What needs to be taught
The Prime Minister advocates that the teaching of Maths should be a priority, although one suspects that he really means numeracy, as the ability to add up a few figures is more useful for the average person that knowing all about the calculus of the hyperbola.
However the level of debate concerning economic matters in this country makes clear that this is a subject which should be made a compulsory part of the curriculum, as even the most basic features appear to be unknown to the majority of people. There are inescapable truths, which many, particularly politicians, try to obfuscate, but nevertheless they remain true.

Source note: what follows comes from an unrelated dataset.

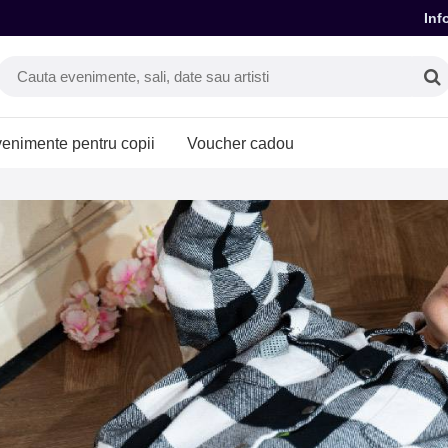
Inf
enimente pentru copii
Voucher cadou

- the use of the term investment, instead of expenditure, conceals the fact that, while investing in a stock market issue, with a view to making a profit, is an example of the former, the government increasing the funds available to organisations such as the NHS is straightforward expenditure
- although a degree of inflation may be imported, the root cause is the devaluing of the currency, due to the government spending more than it obtains in taxes, the expedient of borrowing to cover the difference being limited, and creating a debt which, together with interest must be paid at some point
- a deficit in trade between imports and exports can be sustained for a while by attracting foreign investment, but cannot continue indefinitely
- demand exceeding supply leads to an increase in price, while supply exceeding demand leads to a fall
- the proper operation of the market allocates resources in a way that bureaucrats trying to pick winners can never do
- to attempt to protect failing industries would have led to us continuing support companies which are of no further use, such as those who once manufactured hansom cabs
- the law of diminishing returns means that taxes cannot be increased without limit, as the income generated will eventually fall
- a developed economy can only survive if it possesses effective supplies of energy, and does not try to run on wishful thinking.

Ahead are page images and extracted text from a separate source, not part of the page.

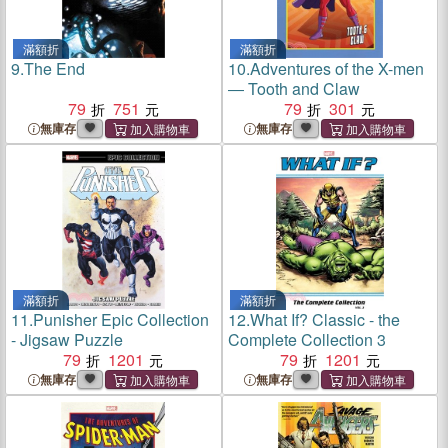
滿額折
滿額折
9.
The End
10.
Adventures of the X-men
― Tooth and Claw
79
751
79
301
無庫存
無庫存
滿額折
滿額折
11.
Punisher Epic Collection
12.
What If? Classic - the
- Jigsaw Puzzle
Complete Collection 3
79
1201
79
1201
無庫存
無庫存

None of this means that we should not do our best to support those who are disadvantaged, but a contracting, declining economy is less able to do so, nor to finance the health service, nor to defend the nation. If we are ever to restore a stable, prosperous economy the above principles should be understood, and accepted by all reasonable people, and policies must be based upon them, not on some magic money tree, which exists only in the imagination of those who prefer for political reasons to deny reality.